Heart failure with mildly reduced and preserved ejection fraction remains one of the biggest areas of unmet need in cardiovascular medicine.
In our recently published review (co-authored by
@jozinetm and
@GianluSava) in ESC Heart Failure, we examine the established and emerging pharmacologic options for HFmrEF and HFpEF,
The larger message is clear: the therapeutic landscape is finally becoming more actionable, but treatment still needs to be more deliberate, phenotype-aware, and evidence-driven.
A few key takeaways:
SGLT2 inhibitors now have the strongest and most consistent evidence base across EF ≥40%.
Finerenone has added important momentum as a promising option for HFmrEF/HFpEF, especially as we think more seriously about cardio-kidney-metabolic biology.
Phenotype-specific treatment matters. Obesity, CKD, diabetes, atrial fibrillation, and other comorbidities are not side notes in HFpEF. They are central to the disease.

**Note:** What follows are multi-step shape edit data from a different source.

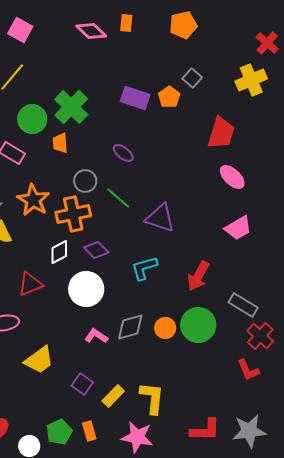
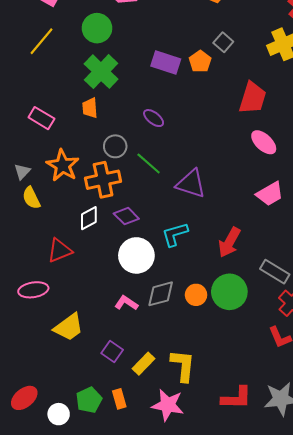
green circle: (32, 119) -> (97, 28), moved
white circle: (86, 289) -> (136, 255), moved

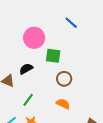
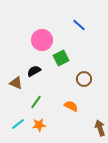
green square: (53, 56) -> (61, 58), turned -35
brown circle: (64, 79) -> (84, 79), moved

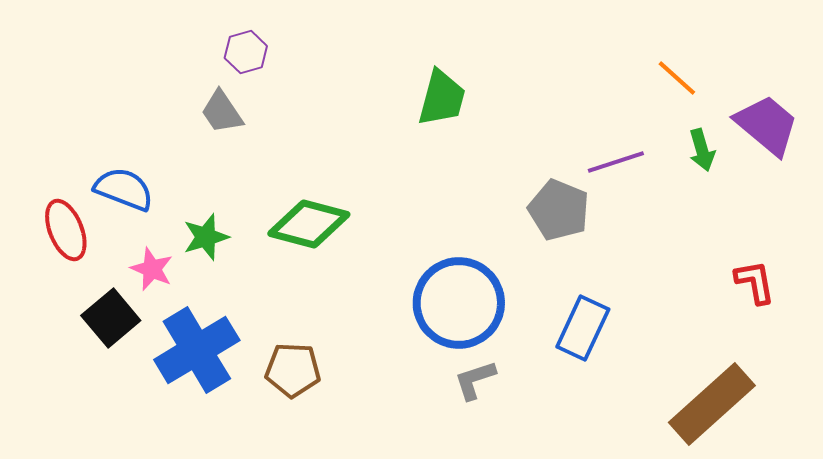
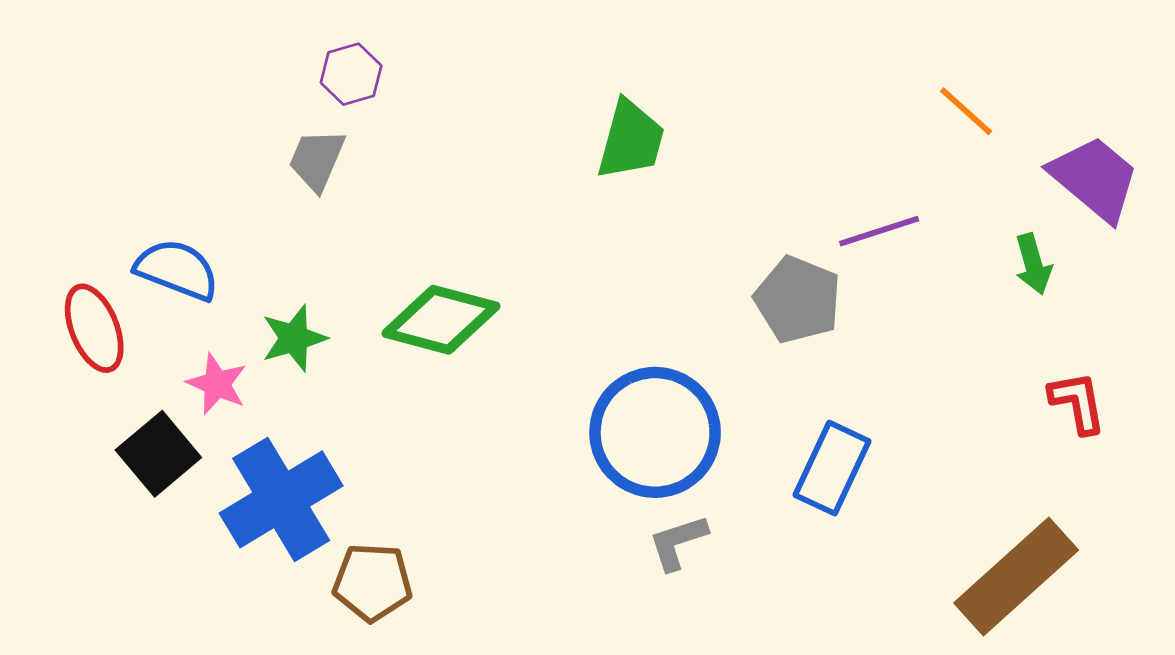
gray trapezoid: (222, 112) -> (317, 160), turned 57
green arrow: (702, 150) -> (1033, 264), moved
brown pentagon: (293, 370) -> (372, 582), moved

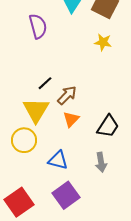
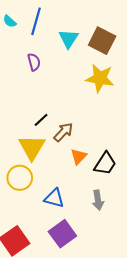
purple semicircle: (38, 26) -> (34, 62), size x0.7
yellow star: (103, 42) -> (100, 78), size x1.6
orange triangle: (71, 119) -> (79, 156), moved

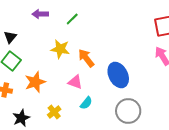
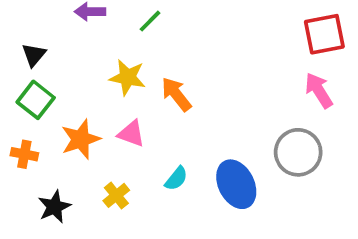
blue ellipse: (118, 75) -> (236, 184), moved
pink triangle: (75, 82) -> (131, 134), moved
gray circle: (128, 111) -> (298, 152), moved

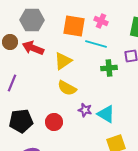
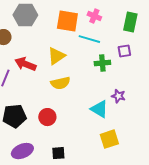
red arrow: (33, 48) -> (25, 64), moved
yellow semicircle: (67, 88) -> (60, 83), turned -42
purple star: (85, 110) -> (118, 96), moved

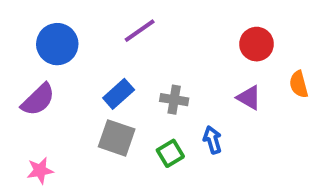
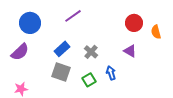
orange semicircle: (299, 84) -> (156, 32), moved
gray cross: (174, 100) -> (91, 52), turned 32

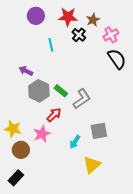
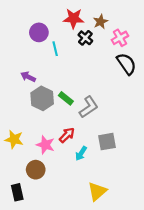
purple circle: (36, 16) -> (39, 32), moved
red arrow: (54, 115) -> (67, 135), moved
pink star: (42, 134) -> (45, 145), turned -30
brown circle: (21, 150) -> (36, 170), moved
yellow triangle: (92, 165) -> (97, 191), moved
black rectangle: (16, 178) -> (17, 192), turned -56

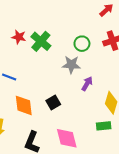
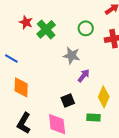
green circle: (82, 44) -> (86, 28), moved
black square: (53, 102) -> (68, 100), moved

The obesity-HFpEF space is evolving quickly, with incretins like semaglutide and tirzepatide helping push the field toward more targeted therapeutic strategies.
And importantly, there is still substantial room for progress. Ongoing studies of newer approaches, including selective MR modulation and aldosterone synthase inhibition, may help address some of the major gaps that remain.
HFpEF and HFmrEF are not therapeutic dead ends like they used to feel like just 5 years ago. But they do require us to think beyond a one-size-fits-all model.